Sulfate Free Shampoo Is “A Marketing Gimmick.”

real hair truthSulfate-free shampoo is a new form to trying to get people’s attention, “a marketing gimmick.” The hair industry is a billion dollar business. . Example: Green tea is the new trend and it is healthier for you, or buying coffee at Starbucks, they taste sweeter. More profits for them. BK’s green tea had been recalled, or the eggs, is that mean people won’t be buying green tea or eggs anymore? The hair industry wants your attention, but they don’t give money back guarantee for damaged hair or hair loss.

It would be boring if they just call it shampoo! Google shampoo, it’s meant to clean. They want a variety of product, to attract a variety of hair textures/condition/smell.

There are sulfates in many of the everyday products we use at home! Sulfates on shampoo doesn’t cause cancer. But Google hair dyes & cancer. Many customers and stylists do not know that Brazilian treatment often contains high concentrations of formaldehyde, a cancer-causing chemical and there’s been so much publicity during the last year. Google Permanently straightening hair warning, about 7,410,000 results (0.08 seconds) , more warnings during the last month. I’ve been posting about them since 2009. Canada had issued a public health warning regarding Brazilian Blowout and has stopped the distribution of their salon products; Ireland has also issued a recall. ~ Also published in Vogue Feb. 2011.

How about Mane & tail people think it makes their hair grow faster. Mane & Tail is another shampoo meant for horses. Horses don’t abuse their hair, using heating tools, and they eat better than people, but it won’t add more hair & make their hair longer faster. Shampoo intended for animals may contain insecticides or other medications for treatment of skin conditions or parasite infestations such as fleas or mange. These must never be used on humans.

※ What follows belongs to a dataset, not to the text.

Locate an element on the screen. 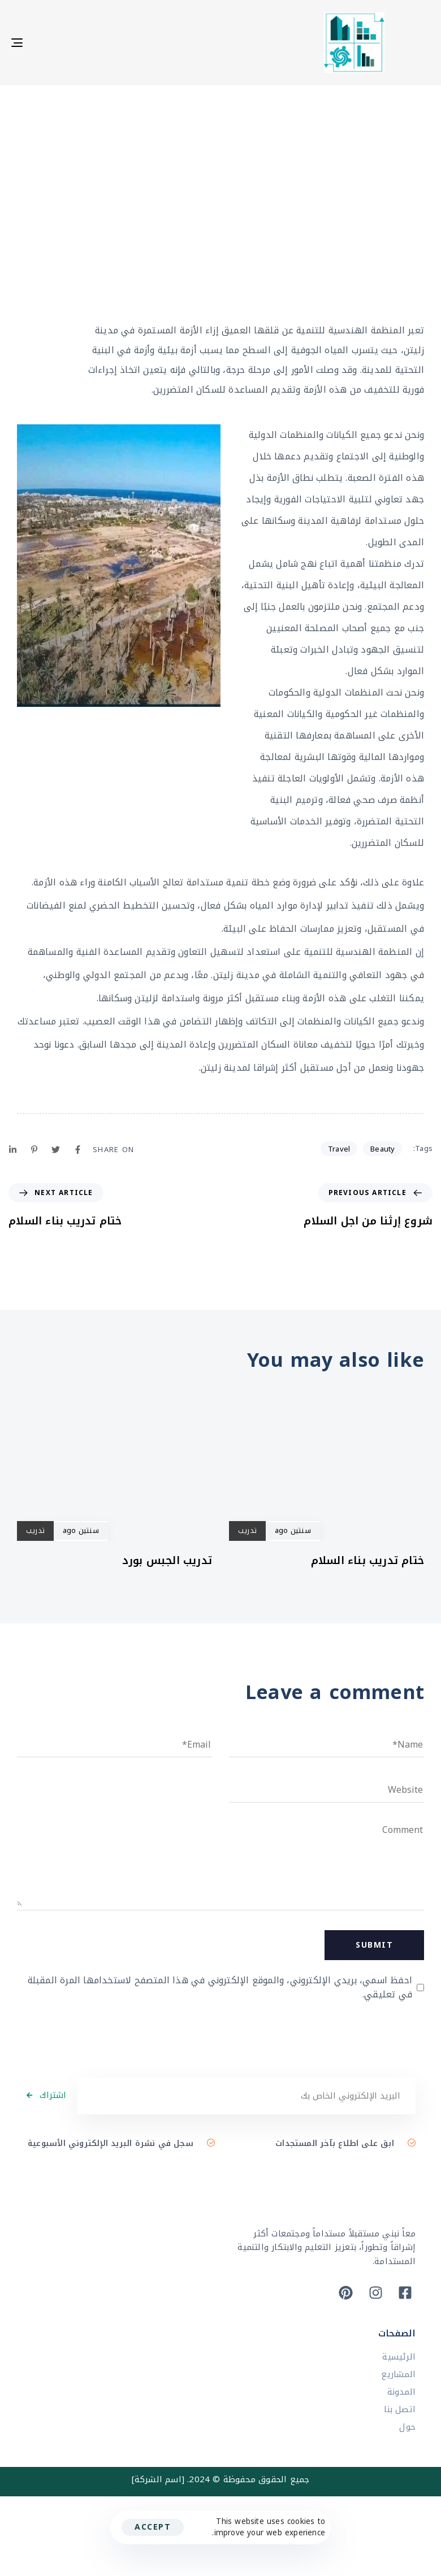 The image size is (441, 2576). الرئيسية is located at coordinates (399, 2357).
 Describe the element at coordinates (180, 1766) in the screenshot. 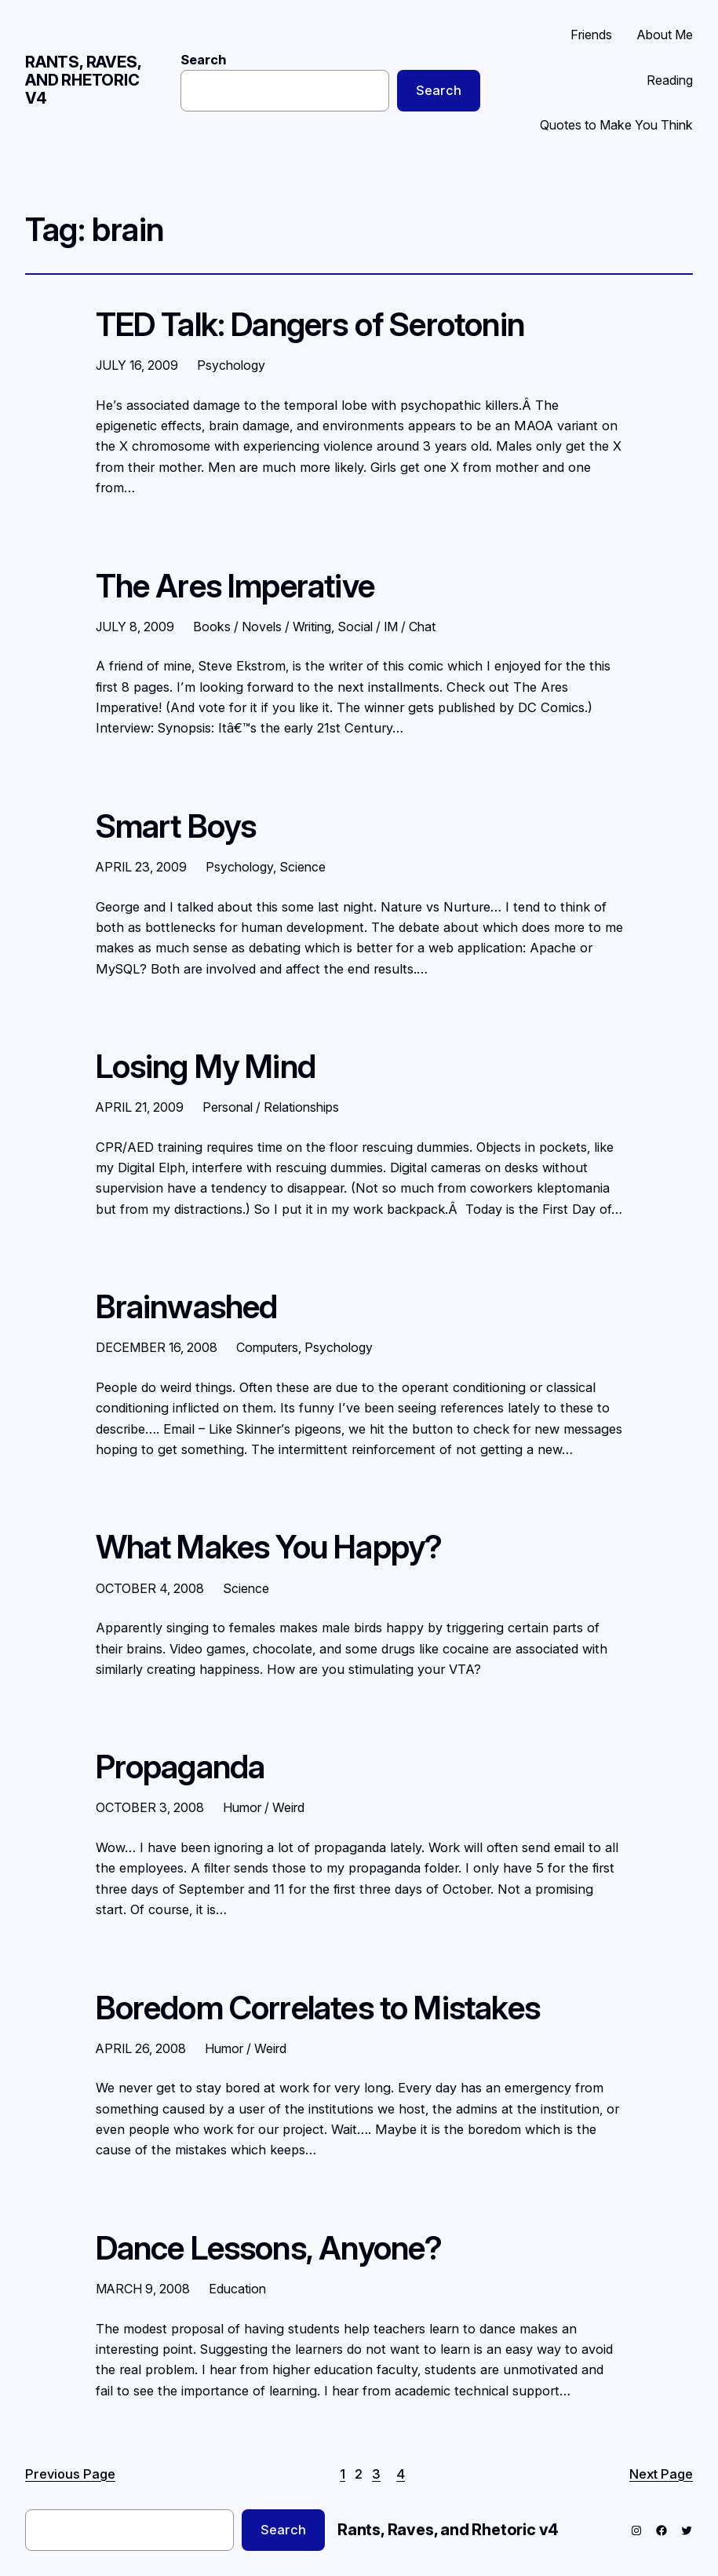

When you wash your hair with one of those nutrient-rich shampoos, most of the nutrients and active ingredients in the product don’t actually end up in your hair, they wind up down the drain… along with all the money you spent on the shampoo.
It is HOW you use to style your hair or what styling tools that damage the hair, and what chemicals you’re adding to the hair, not the shampoo.

So what can you expect from switching to a sulfate-free shampoo? A higher price tag, to start, as most drug store brands don’t yet produce products without sulfates.  Perhaps the biggest adjustment to using sulfate-free shampoo is a superficial one. Without this lather-producing chemical, these shampoos have less of the over-the-top bubble that is associated with cleansing hair.  Its all a bunch of baloney!

FYI: “CRUELTY FREE” OR “NOT TESTED IN ANIMALS” MEANS THAT NO ANIMAL TESTING WAS DONE ON THE PRODUCT AND ITS INGREDIENTS.
Believe it or not
Even if a product never was tested in animals, there’s a very good chance its ingredients were. A company might call its products “cruelty free” because it isn’t doing any animal testing on these ingredients now, although the ingredients may have been tested on animals in the past. In some cases, “no new animal testing” might be a more accurate claim.